Ersoy, Ahmet Abdullah

Boğaziçi Üniversitesi

Research Topic: Late Ottoman New Media: Reading, Visuality and Historical Experience During the Hamidian Era (1876-1909)

Dr. Ersoy is Associate Professor at the History Department at Boğaziçi University. His work deals with the history of the Late Ottoman Empire with a special focus on the changing role and status of visual culture during a period of westernizing change. A major aim in his work has been to link visuality with rising discourses of locality and authenticity in the late Ottoman context, thereby situating art and architecture within the broader fields of cross-cultural studies and historiography. His recent book, Architecture and the Late Ottoman Historical Imaginary, links the visual traces of modernity, particularly the newfangled revivalist movement in art and architecture, with changing perceptions of the historical past in the late Ottoman realm.
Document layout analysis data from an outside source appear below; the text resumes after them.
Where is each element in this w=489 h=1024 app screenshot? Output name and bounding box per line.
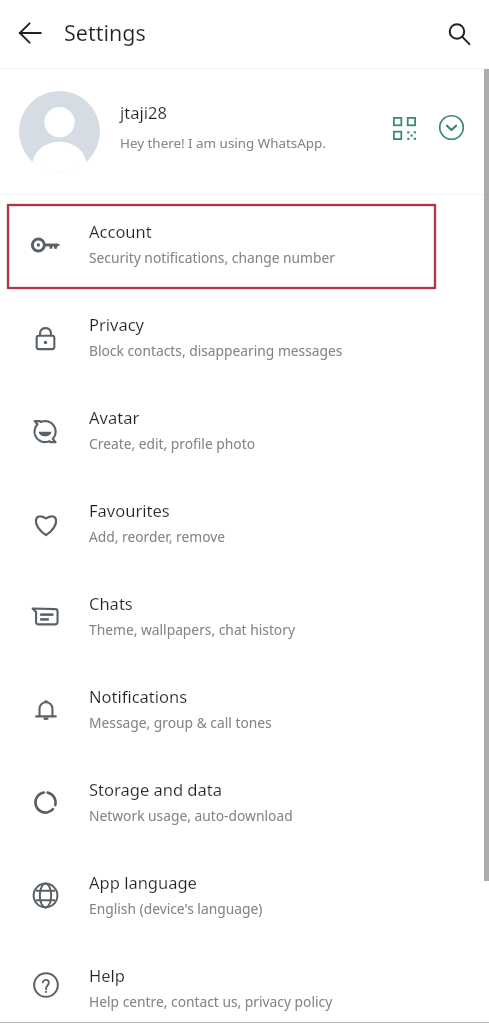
button[interactable]: Back — [6, 9, 54, 57]
button[interactable]: QR code — [382, 106, 427, 151]
staticText: Network usage, auto-download — [89, 806, 293, 825]
staticText: Block contacts, disappearing messages — [89, 341, 343, 360]
button[interactable]: Notifications — [0, 660, 489, 753]
button[interactable]: App language — [0, 846, 489, 939]
staticText: Create, edit, profile photo — [89, 434, 255, 453]
staticText: Account — [89, 220, 152, 242]
button[interactable]: Account — [0, 195, 489, 288]
button[interactable]: Avatar — [0, 381, 489, 474]
staticText: Theme, wallpapers, chat history — [89, 620, 295, 639]
staticText: Settings — [64, 18, 146, 47]
staticText: Add, reorder, remove — [89, 527, 226, 546]
staticText: Privacy — [89, 313, 145, 335]
staticText: Help centre, contact us, privacy policy — [89, 992, 333, 1011]
button[interactable]: Storage and data — [0, 753, 489, 846]
button[interactable]: Expand profile — [429, 105, 474, 150]
staticText: Storage and data — [89, 778, 222, 800]
button[interactable]: jtaji28 — [0, 69, 489, 194]
staticText: App language — [89, 871, 197, 893]
button[interactable]: Privacy — [0, 288, 489, 381]
staticText: jtaji28 — [120, 101, 167, 123]
button[interactable]: Chats — [0, 567, 489, 660]
staticText: Favourites — [89, 499, 170, 521]
staticText: Hey there! I am using WhatsApp. — [120, 134, 326, 152]
staticText: Notifications — [89, 685, 188, 707]
staticText: Help — [89, 964, 125, 986]
staticText: English (device's language) — [89, 899, 263, 918]
staticText: Message, group & call tones — [89, 713, 272, 732]
button[interactable]: Search — [435, 10, 483, 58]
staticText: Security notifications, change number — [89, 248, 335, 267]
staticText: Chats — [89, 592, 133, 614]
staticText: Avatar — [89, 406, 140, 428]
button[interactable]: Favourites — [0, 474, 489, 567]
button[interactable]: Help — [0, 939, 489, 1024]
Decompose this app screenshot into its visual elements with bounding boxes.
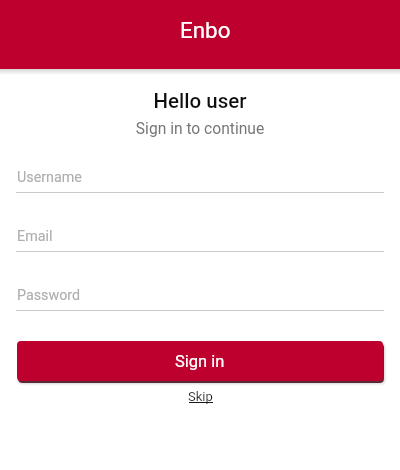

In its cross-disciplinary scope, the book provides an intellectual depth of field to the historicist pursuits of late Ottoman artists and architects, investigating the rise of a modern culture of authenticity in the late Ottoman context. Dr. Ersoy’s current project involves a study of photography and other means of mechanical image-reproduction in the late Ottoman world. Particularly focusing on the late nineteenth-century illustrated journals, he aims to understand the broader impact of this new media regime in the context of Ottoman culture.